Type of Document Dissertation Author McFadden, Kathleen Anne URN etd-10092008-224350 Title Integrated High-resolution Stratigraphy of the Doushantuo Formation, South China Degree PhD Department Geosciences Advisory Committee
Advisor Name Title Xiao, Shuhai Committee Chair Eriksson, Kenneth A. Committee Member Jiang, Ganqing Committee Member Kaufman, Alan Jay Committee Member Read, James Fredrick Committee Member Keywords
- Doushantuo Formation
Date of Defense 2008-09-26 Availability unrestricted AbstractThe Ediacaran Period (635-542 Ma) just preceded the radiation of animals, yet witnessed profound changes in biological innovation, including the first appearance of large spiny acritarchs called the acanthomorphic acritarch, followed by the radiation of the Ediacara biota (575-542 Ma), and earliest recognizable bilaterally symmetrical animals (~550 Ma). It has been proposed that key environmental events, such as the termination of the Cryogenian glaciations, the Neoproterozoic Acraman impact event, and oxygenation of the deep oceans may have played an integral role in the evolution of Ediacara organisms and early animals. However, the extent to which these events shaped biological evolution remains elusive. The Doushantuo Formation in South China, radiometrically constrained between 635.2±0.6 and 551.1±0.7 Ma, is ideal for high-resolution interdisciplinary research, and has the potential to clarify the relationship between environmental and biological events.

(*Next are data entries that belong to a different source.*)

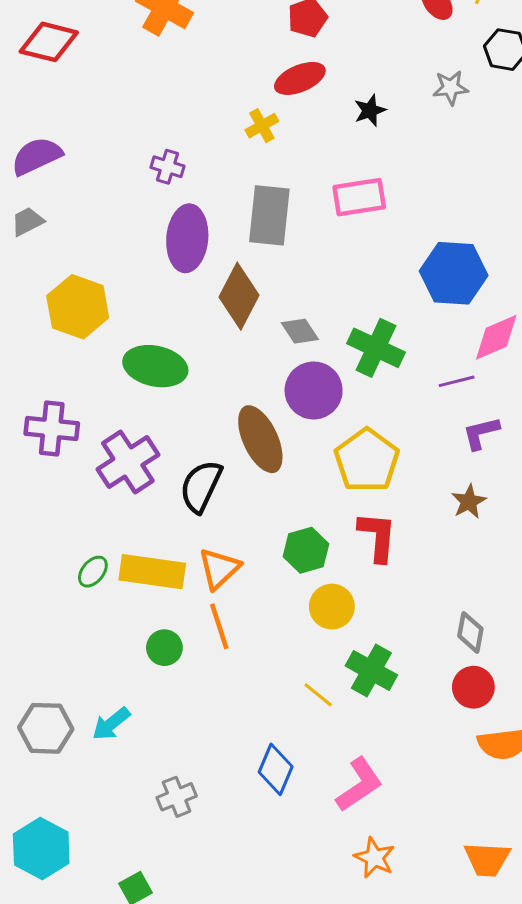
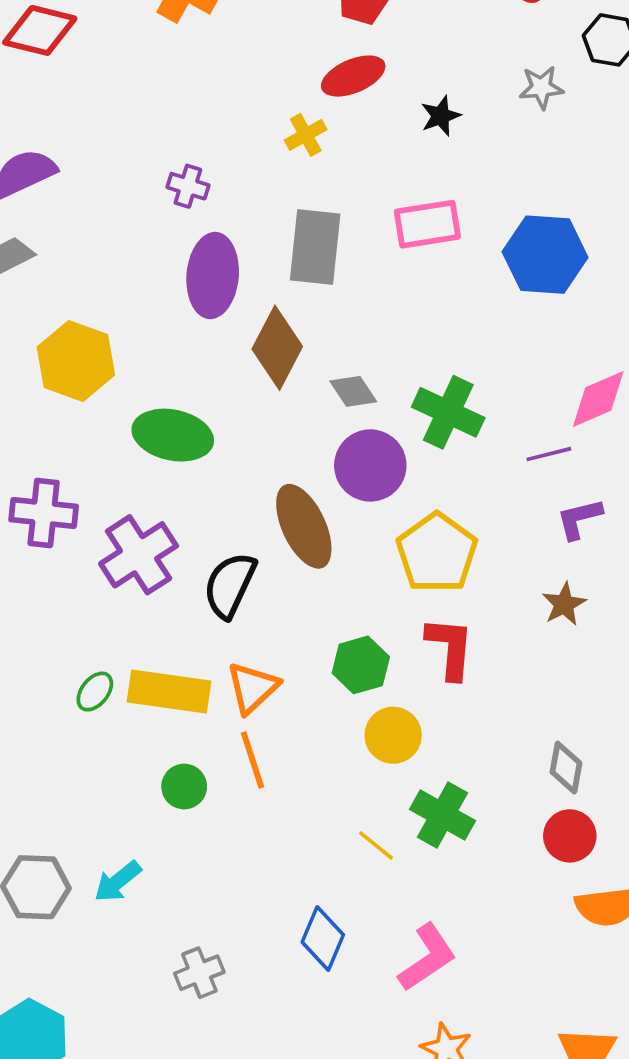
blue hexagon: (454, 273) -> (545, 255), moved

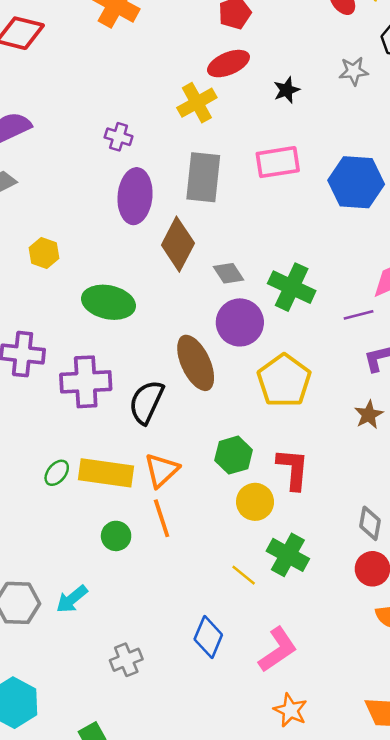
yellow cross: (306, 135) -> (197, 103), size x1.4
yellow hexagon: (76, 361) -> (44, 253), size x0.6
purple cross: (139, 555) -> (86, 382), turned 30
red L-shape: (450, 648) -> (293, 469), moved

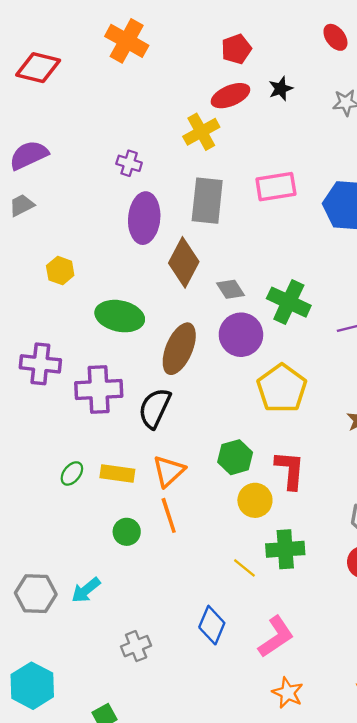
black star: (287, 90) -> (281, 89), moved
brown ellipse: (196, 363) -> (179, 349), moved, turned 48
yellow rectangle: (106, 473) -> (117, 473), size x0.7
green cross: (288, 555) -> (285, 549), turned -33

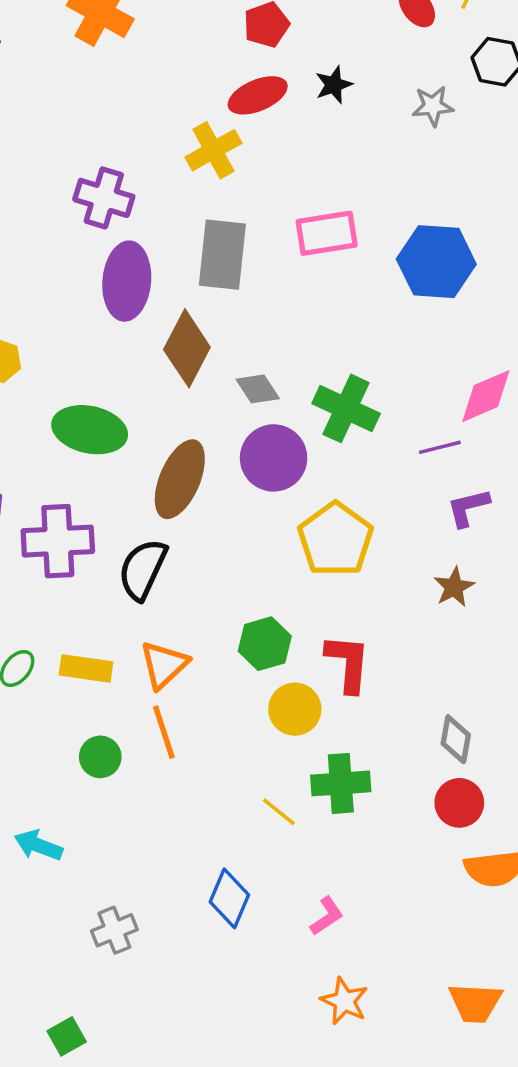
purple cross: (129, 163) -> (104, 198), size x1.5
cyan arrow: (86, 590) -> (38, 845), turned 60
pink L-shape: (276, 637) -> (327, 916), size x0.6

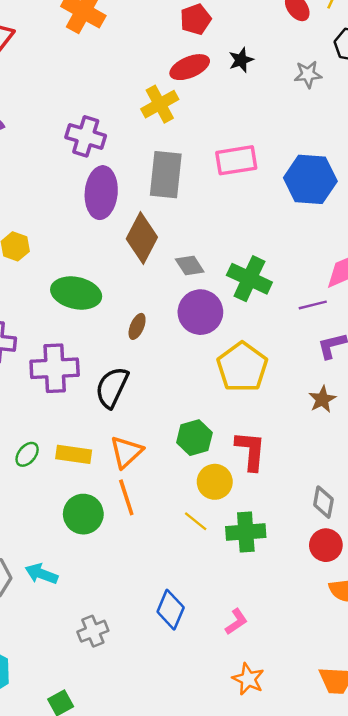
brown ellipse: (180, 479) -> (137, 326), size x0.5
green circle: (100, 757) -> (83, 514), size x1.4
yellow line: (279, 812) -> (196, 521), moved

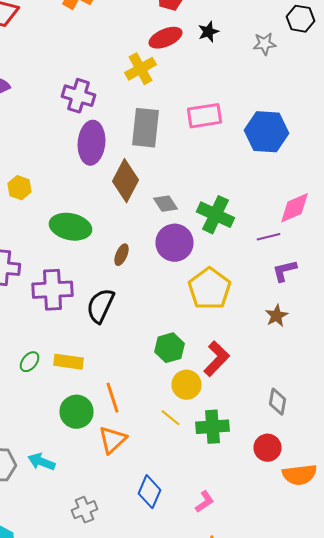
red L-shape: (251, 451) -> (216, 359), turned 39
orange triangle: (126, 452) -> (112, 440), moved
red circle: (326, 545) -> (268, 448), moved

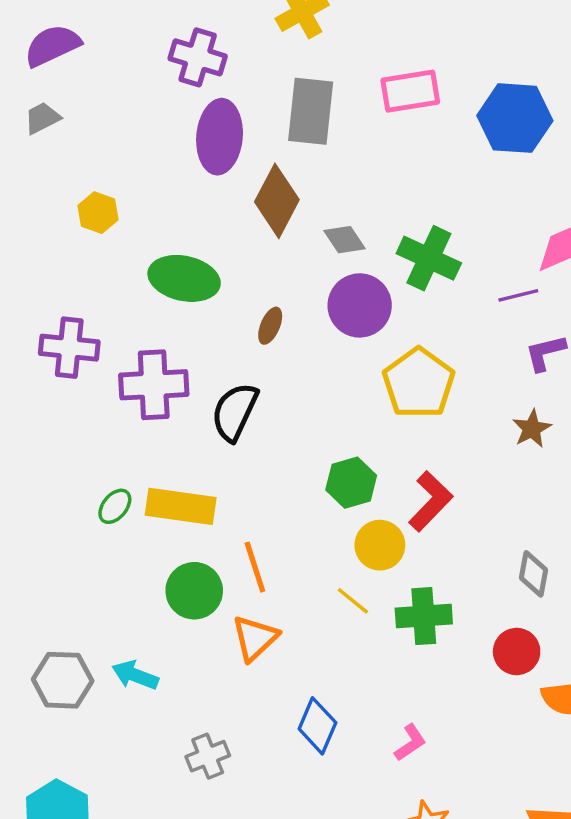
yellow rectangle: (68, 362) -> (181, 506), size x1.4

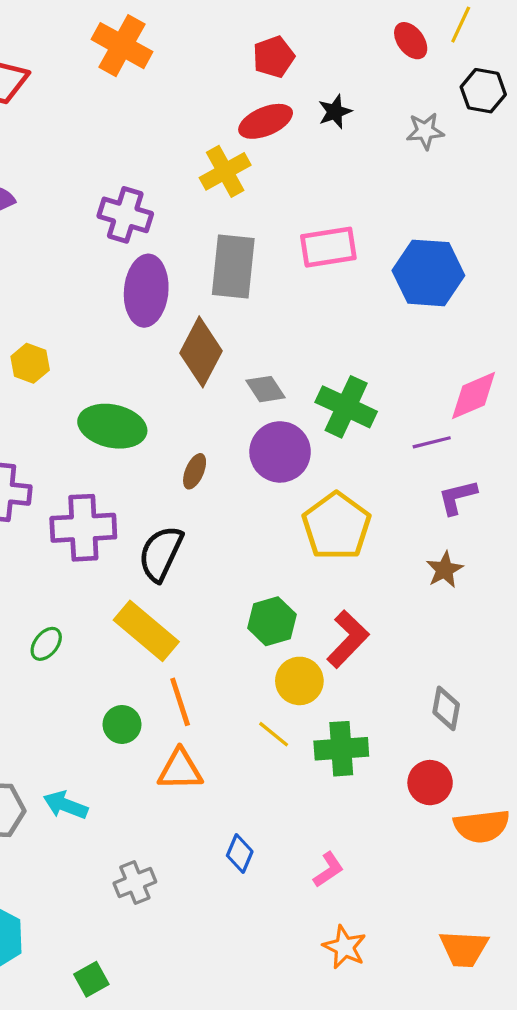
yellow rectangle: (181, 506) -> (146, 631), moved, turned 32
green circle: (194, 591) -> (122, 724), size x0.7
orange triangle: (255, 638) -> (180, 770), turned 42
blue diamond: (317, 726) -> (240, 854), size x0.7

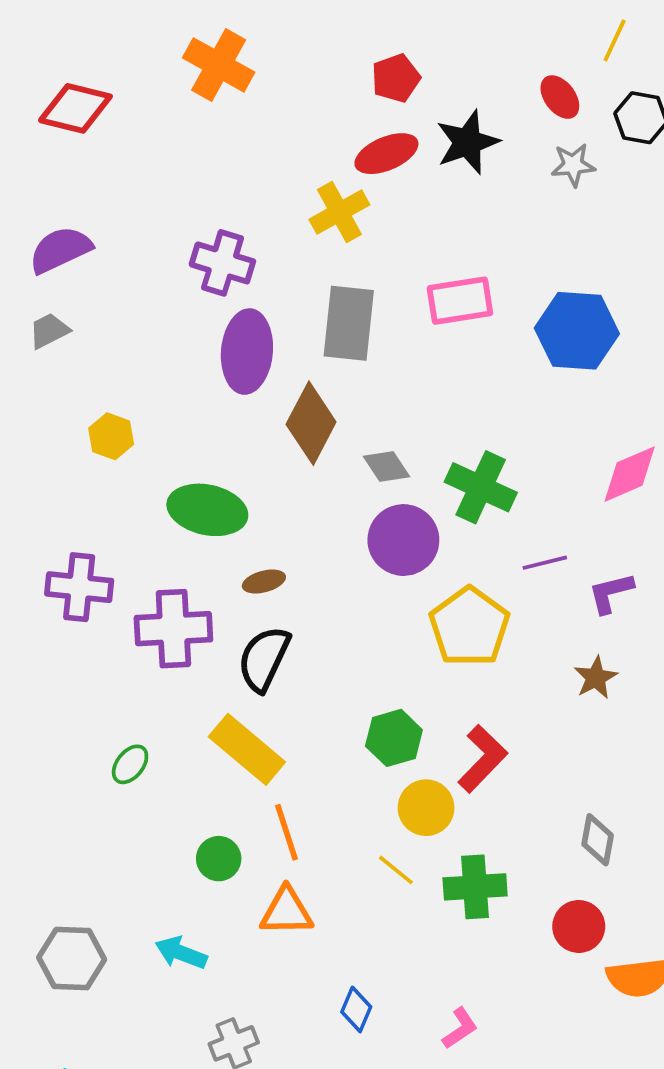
red ellipse: (411, 41) -> (560, 97), moved
black star: (335, 112) -> (468, 142), size x1.6
purple line: (432, 442) -> (545, 563), moved
brown ellipse: (195, 471) -> (264, 581), moved, turned 52
cyan arrow: (66, 805) -> (181, 953), moved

Research in this dissertation aims to address the following questions: (1) was the Doushantuo Formation deposited in an open marine or a (partially) restricted basin; (2) are Doushantuo paleoenvironmental and biostratigraphic proxies consistent with an Ediacaran oxidation event; and (3) can the Doushantuo acanthomorphic acritarchs be useful biostratigraphic tools for the Ediacaran Period? Detailed (sub-meter) sampling of six sections in the Doushantuo Formation in the Yangtze Gorges area of South China reveal a complex depositional history. Eight broad lithostratigraphic facies and 6 cycles packaged into 3 sequences can be identified and potentially traced into basinal sections. It is likely that the deposition of the Doushantuo Formation occurred under open marine conditions and became increasingly restricted with the development of thick carbonate accumulations at the platform margin. Geochemical analysis shows extreme isotopic variability in the Doushantuo Formation that may be the result of pulsed oxidation of a deep oceanic organic carbon reservoir. Oxidation events may have had further implications on the radiation of early animals. Distinct assemblage biozonation of the Doushantuo acanthomorphic acritarchs is concurrent with isotopic variability, suggesting an ecological and/or evolutionary response during the early Ediacaran. Further efforts in refining the internal geochronology of the Doushantuo Formation is needed in order to test competing hypotheses on the radiation of important taxonomic groups.